Las razones de la intolerancia de los políticos hacia los periodistas y de su irritación creciente ante las críticas son, ciertamente, difíciles de analizar. Hay, sin duda, un síndrome de abstinencia, parecido al de las toxicomanías, que produce descompensaciones cuando los elogios dejan paso a las censuras o, más simplemente, cuando el político que estuvo en auge deja de aparecer con la deseada frecuencia en los titulares. También cuenta probablemente la indignación que produce a los políticos comprobar que la noble imagen que arrojan los espejos de la adulación partidista no coincide siempre con la que reflejan las columnas de la Prensa.

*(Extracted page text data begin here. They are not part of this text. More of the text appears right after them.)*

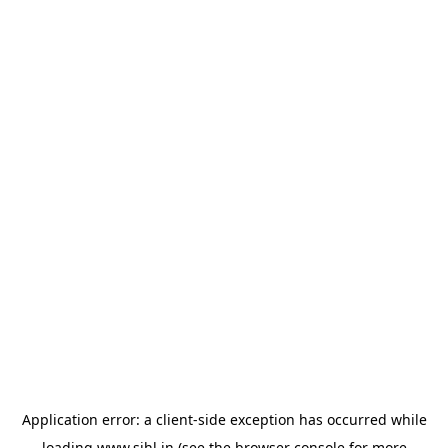
Application error: a
client
-side exception has occurred while
loading
www.sihl.in
(see the
browser console
for more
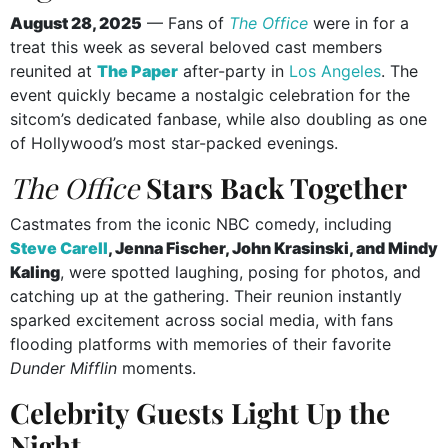
August 28, 2025
— Fans of
The Office
were in for a
treat this week as several beloved cast members
reunited at
The Paper
after-party in
Los Angeles
. The
event quickly became a nostalgic celebration for the
sitcom’s dedicated fanbase, while also doubling as one
of Hollywood’s most star-packed evenings.
The Office
Stars Back Together
Castmates from the iconic NBC comedy, including
Steve Carell
, Jenna Fischer, John Krasinski, and Mindy
Kaling
, were spotted laughing, posing for photos, and
catching up at the gathering. Their reunion instantly
sparked excitement across social media, with fans
flooding platforms with memories of their favorite
Dunder Mifflin
moments.
Celebrity Guests Light Up the
Night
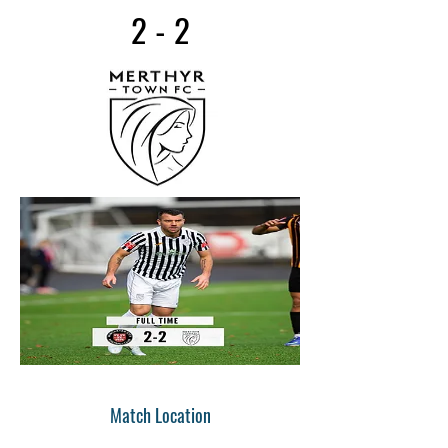
2 - 2
Match Location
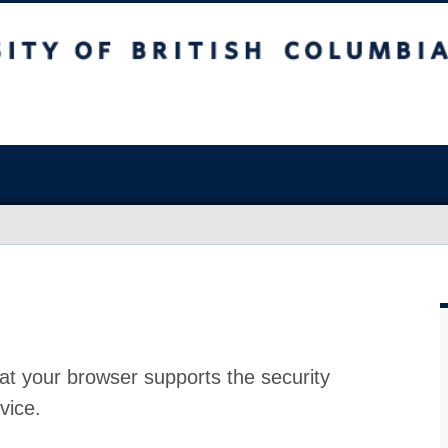
at your browser supports the security
vice.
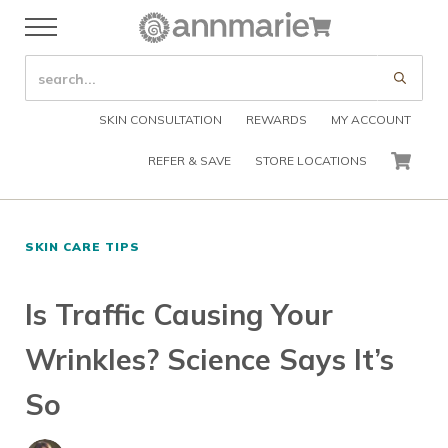
Skip to main content
Skip to header right navigation
Skip to after header navigation
Skip to site footer
Cart
Menu
Organic Skin Care Products
Annmarie Skin Care
SEARCH SITE
Submi
SKIN CONSULTATION
REWARDS
MY ACCOUNT
REFER & SAVE
STORE LOCATIONS
CART
SKIN CARE TIPS
Is Traffic Causing Your
Wrinkles? Science Says It’s
So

Pero estas explicaciones psicológicas se enmarcan en un sistema de ideas seguramente más eficaz para comprender el fenómeno de la deteriorada relación entre políticos y periodistas. Se trata, en suma, de la voluntad de los profesionales del poder de reducir la vida pública a las instituciones, incluyendo en éstas a los aparatos de los partidos, y de considerar que las informaciones proporcionadas y las opiniones expresadas desde puntos de vista exteriores al recinto institucional son un condenable intrusismo. La tendencia a convertir el capricho y la arbitrariedad en el padre y la madre de las críticas formuladas fuera del sistema institucional no es sólo fruto del desconcierto que suscita en los políticos la imprevisibilidad de las tomas de posición y de las actitudes de la Prensa, sino la prueba de su incapacidad para entender que la vida pública en un sistema democrático no se circunscribe a profesionales del poder, sino que incluye también a otros muchos centros de valoración y opinión.

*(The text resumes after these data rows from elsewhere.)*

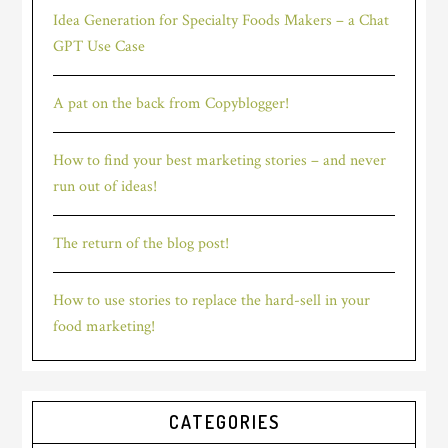
Idea Generation for Specialty Foods Makers – a Chat
GPT Use Case
A pat on the back from Copyblogger!
How to find your best marketing stories – and never
run out of ideas!
The return of the blog post!
How to use stories to replace the hard-sell in your
food marketing!
CATEGORIES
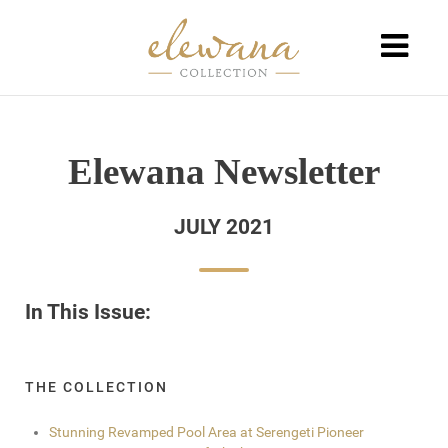
Elewana Newsletter
JULY 2021
In This Issue:
THE COLLECTION
Stunning Revamped Pool Area at Serengeti Pioneer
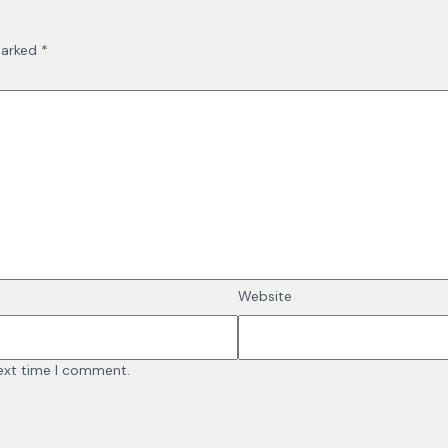
marked
*
Website
next time I comment.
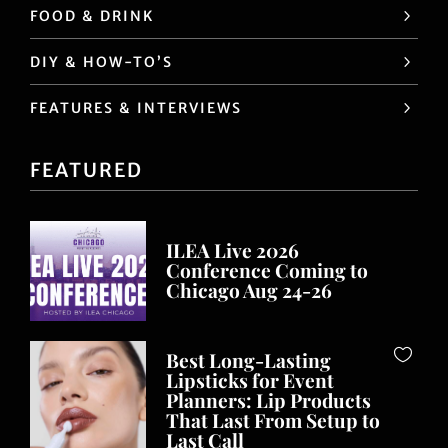
FOOD & DRINK
DIY & HOW-TO’S
FEATURES & INTERVIEWS
FEATURED
ILEA Live 2026
Conference Coming to
Chicago Aug 24-26
Best Long-Lasting
Lipsticks for Event
Planners: Lip Products
That Last From Setup to
Last Call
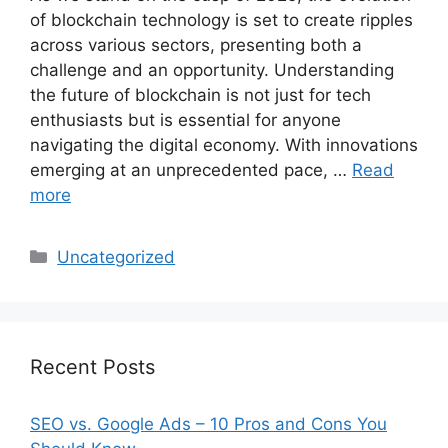
of blockchain technology is set to create ripples
across various sectors, presenting both a
challenge and an opportunity. Understanding
the future of blockchain is not just for tech
enthusiasts but is essential for anyone
navigating the digital economy. With innovations
emerging at an unprecedented pace, …
Read
more
Categories
Uncategorized
Recent Posts
SEO vs. Google Ads – 10 Pros and Cons You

Esa actitud de recelo fabrica, por lo demás, sus propias interpretaciones del desencuentro entre los políticos y la Prensa, que convierten en únicos culpables a los periodistas. Las explicaciones se escalonan desde la más borde y zafia, que transforma a todos los periodistas en chorizos a sueldo del adversario cuando sus informaciones u opiniones les resultan molestas, hasta la más fatalista, que generaliza la pobreza de la clase política española al país entero. Si la primera explicación es una necia infamia, la última es una invitación -en el anverso- a la exculpación colectiva y -en el reverso- a la resignación masoquista. Quizá sería posible establecer la línea media de logros actualmente posibles en nuestro país y, a partir de ella, valorar qué actividades y comportamientos se sitúan por encima o por debajo de esa imaginaria raya. Si esa línea fuera, pongamos, la Renfe, muchos dudarían en colocar a una gran parte de nuestra clase política por encima de nuestra red de ferrocarriles.

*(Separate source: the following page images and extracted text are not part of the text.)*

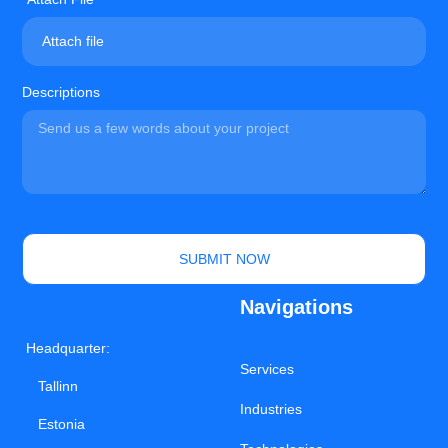
Attach file
Descriptions
SUBMIT NOW
Navigations
Headquarter:
Services
Tallinn
Industries
Estonia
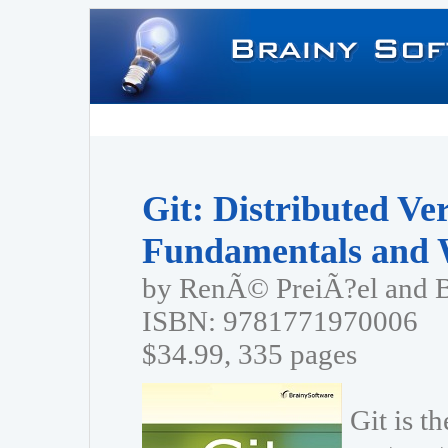
Git: Distributed Ve
Fundamentals and 
by RenÃ© PreiÃ?el and 
ISBN: 9781771970006
$34.99, 335 pages
Git is t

Tal vez los profesionales del poder, pedagogos oficiales dei la vida ciudadana, debieran educarse previamente a sí mismos y, renunciando a la coartada de de nuestra sociedad no da para más en ningún terreno, realizar un examen de conciencia de sus propios, intransmisibles y peculiares defectos. Algo así como lo que Manuel Leguineche y Jorge Martínez Reverte han hecho sobre su profesión, empleando, eso sí, el humor, el sentido del ridículo y el realismo para contemplarse en el espejo que esos dos periodistas han utilizado en sus novelas.